What to work on
Print each entry verbatim.

Source information
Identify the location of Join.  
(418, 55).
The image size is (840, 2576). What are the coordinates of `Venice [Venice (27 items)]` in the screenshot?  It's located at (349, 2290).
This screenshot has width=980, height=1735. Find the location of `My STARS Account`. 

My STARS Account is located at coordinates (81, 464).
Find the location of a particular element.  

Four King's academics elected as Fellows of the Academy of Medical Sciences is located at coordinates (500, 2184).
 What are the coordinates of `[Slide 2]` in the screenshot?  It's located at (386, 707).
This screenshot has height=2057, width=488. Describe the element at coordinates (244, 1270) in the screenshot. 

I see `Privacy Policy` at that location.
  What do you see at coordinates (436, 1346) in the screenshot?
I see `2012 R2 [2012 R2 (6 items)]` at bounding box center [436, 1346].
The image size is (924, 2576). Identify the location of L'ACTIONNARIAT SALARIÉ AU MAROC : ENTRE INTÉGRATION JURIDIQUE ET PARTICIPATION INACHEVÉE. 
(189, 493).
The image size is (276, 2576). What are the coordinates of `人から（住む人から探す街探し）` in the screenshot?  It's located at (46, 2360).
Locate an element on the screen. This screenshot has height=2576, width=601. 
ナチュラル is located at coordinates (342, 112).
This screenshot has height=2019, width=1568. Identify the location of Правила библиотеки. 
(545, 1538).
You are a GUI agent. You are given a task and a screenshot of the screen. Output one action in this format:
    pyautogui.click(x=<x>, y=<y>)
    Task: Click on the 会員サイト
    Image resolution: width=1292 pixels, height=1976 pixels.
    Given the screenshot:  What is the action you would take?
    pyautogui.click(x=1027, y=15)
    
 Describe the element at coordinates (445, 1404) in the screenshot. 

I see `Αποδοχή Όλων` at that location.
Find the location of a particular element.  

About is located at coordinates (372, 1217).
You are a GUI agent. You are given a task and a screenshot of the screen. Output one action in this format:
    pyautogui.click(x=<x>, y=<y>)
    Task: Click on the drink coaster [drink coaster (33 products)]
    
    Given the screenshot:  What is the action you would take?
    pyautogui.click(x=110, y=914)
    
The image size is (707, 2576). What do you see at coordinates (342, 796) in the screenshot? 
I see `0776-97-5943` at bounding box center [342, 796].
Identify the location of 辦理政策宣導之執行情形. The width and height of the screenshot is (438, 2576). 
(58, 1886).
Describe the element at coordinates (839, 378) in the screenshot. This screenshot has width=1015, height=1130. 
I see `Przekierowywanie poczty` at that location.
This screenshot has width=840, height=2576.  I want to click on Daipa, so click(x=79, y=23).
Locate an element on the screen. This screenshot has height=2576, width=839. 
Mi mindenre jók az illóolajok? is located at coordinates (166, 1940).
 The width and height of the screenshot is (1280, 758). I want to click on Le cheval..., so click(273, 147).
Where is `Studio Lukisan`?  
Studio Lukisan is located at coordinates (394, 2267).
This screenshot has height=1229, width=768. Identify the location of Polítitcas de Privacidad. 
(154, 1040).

Solved problem
Identify the location of Join.  
(418, 55).
The image size is (840, 2576). What are the coordinates of `Venice [Venice (27 items)]` in the screenshot?  It's located at (349, 2290).
This screenshot has width=980, height=1735. Find the location of `My STARS Account`. 

My STARS Account is located at coordinates (81, 464).
Find the location of a particular element.  

Four King's academics elected as Fellows of the Academy of Medical Sciences is located at coordinates (500, 2184).
 What are the coordinates of `[Slide 2]` in the screenshot?  It's located at (386, 707).
This screenshot has height=2057, width=488. Describe the element at coordinates (244, 1270) in the screenshot. 

I see `Privacy Policy` at that location.
  What do you see at coordinates (436, 1346) in the screenshot?
I see `2012 R2 [2012 R2 (6 items)]` at bounding box center [436, 1346].
The image size is (924, 2576). Identify the location of L'ACTIONNARIAT SALARIÉ AU MAROC : ENTRE INTÉGRATION JURIDIQUE ET PARTICIPATION INACHEVÉE. 
(189, 493).
The image size is (276, 2576). What are the coordinates of `人から（住む人から探す街探し）` in the screenshot?  It's located at (46, 2360).
Locate an element on the screen. This screenshot has height=2576, width=601. 
ナチュラル is located at coordinates (342, 112).
This screenshot has height=2019, width=1568. Identify the location of Правила библиотеки. 
(545, 1538).
You are a GUI agent. You are given a task and a screenshot of the screen. Output one action in this format:
    pyautogui.click(x=<x>, y=<y>)
    Task: Click on the 会員サイト
    Image resolution: width=1292 pixels, height=1976 pixels.
    Given the screenshot:  What is the action you would take?
    pyautogui.click(x=1027, y=15)
    
 Describe the element at coordinates (445, 1404) in the screenshot. 

I see `Αποδοχή Όλων` at that location.
Find the location of a particular element.  

About is located at coordinates (372, 1217).
You are a GUI agent. You are given a task and a screenshot of the screen. Output one action in this format:
    pyautogui.click(x=<x>, y=<y>)
    Task: Click on the drink coaster [drink coaster (33 products)]
    
    Given the screenshot:  What is the action you would take?
    pyautogui.click(x=110, y=914)
    
The image size is (707, 2576). What do you see at coordinates (342, 796) in the screenshot? 
I see `0776-97-5943` at bounding box center [342, 796].
Identify the location of 辦理政策宣導之執行情形. The width and height of the screenshot is (438, 2576). 
(58, 1886).
Describe the element at coordinates (839, 378) in the screenshot. This screenshot has width=1015, height=1130. 
I see `Przekierowywanie poczty` at that location.
This screenshot has width=840, height=2576.  I want to click on Daipa, so click(x=79, y=23).
Locate an element on the screen. This screenshot has height=2576, width=839. 
Mi mindenre jók az illóolajok? is located at coordinates (166, 1940).
 The width and height of the screenshot is (1280, 758). I want to click on Le cheval..., so click(273, 147).
Where is `Studio Lukisan`?  
Studio Lukisan is located at coordinates (394, 2267).
This screenshot has height=1229, width=768. Identify the location of Polítitcas de Privacidad. 
(154, 1040).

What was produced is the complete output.